### [PROVIDED RECORDS]
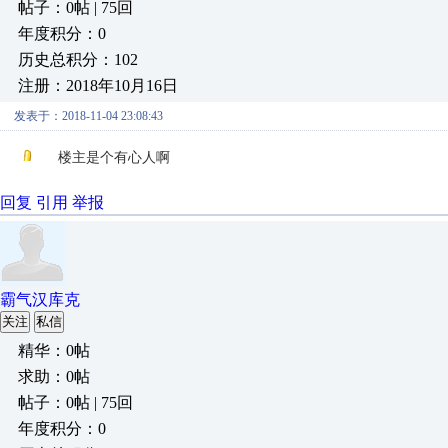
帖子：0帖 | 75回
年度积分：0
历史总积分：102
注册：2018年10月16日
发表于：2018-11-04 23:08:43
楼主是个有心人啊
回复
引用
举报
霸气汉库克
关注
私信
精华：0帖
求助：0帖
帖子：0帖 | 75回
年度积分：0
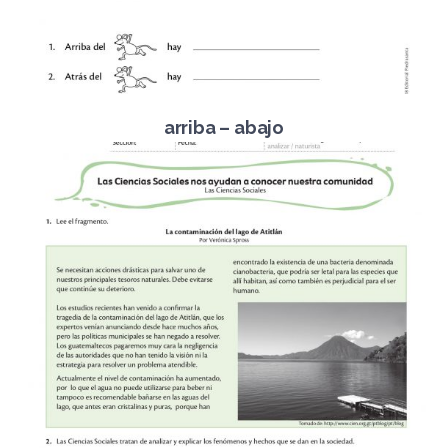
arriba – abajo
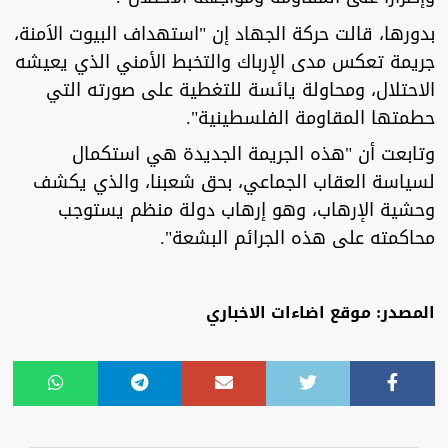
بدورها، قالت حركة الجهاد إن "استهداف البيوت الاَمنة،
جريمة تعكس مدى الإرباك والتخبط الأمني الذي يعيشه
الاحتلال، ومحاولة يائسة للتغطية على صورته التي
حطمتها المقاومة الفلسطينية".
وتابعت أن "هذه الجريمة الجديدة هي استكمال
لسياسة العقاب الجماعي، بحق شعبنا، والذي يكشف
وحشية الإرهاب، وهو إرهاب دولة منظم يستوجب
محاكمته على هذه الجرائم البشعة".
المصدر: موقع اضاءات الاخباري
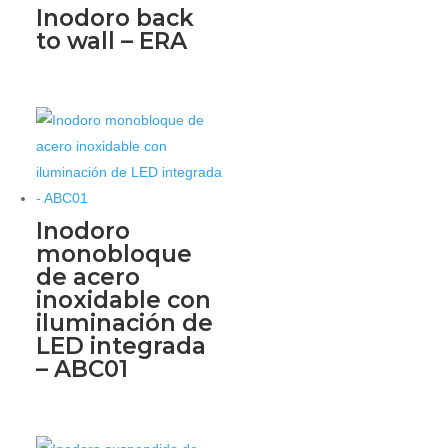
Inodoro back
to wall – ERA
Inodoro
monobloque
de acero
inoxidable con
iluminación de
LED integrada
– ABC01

...

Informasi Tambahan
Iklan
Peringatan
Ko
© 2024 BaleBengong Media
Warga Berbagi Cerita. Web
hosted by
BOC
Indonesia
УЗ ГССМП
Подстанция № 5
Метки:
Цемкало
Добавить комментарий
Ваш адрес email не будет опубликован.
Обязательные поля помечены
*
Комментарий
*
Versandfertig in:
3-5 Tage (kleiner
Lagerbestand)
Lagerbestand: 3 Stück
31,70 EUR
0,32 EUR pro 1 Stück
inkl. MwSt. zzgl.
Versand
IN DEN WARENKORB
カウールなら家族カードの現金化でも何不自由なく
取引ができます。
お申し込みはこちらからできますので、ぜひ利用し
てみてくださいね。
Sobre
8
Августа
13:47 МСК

### [ACTIVITY]
Wherever the string "Lagerbestand" occurs in the listing, return the line it sits on.

### [SOLUTION TO THIS PROBLEM]
Lagerbestand)
Lagerbestand: 3 Stück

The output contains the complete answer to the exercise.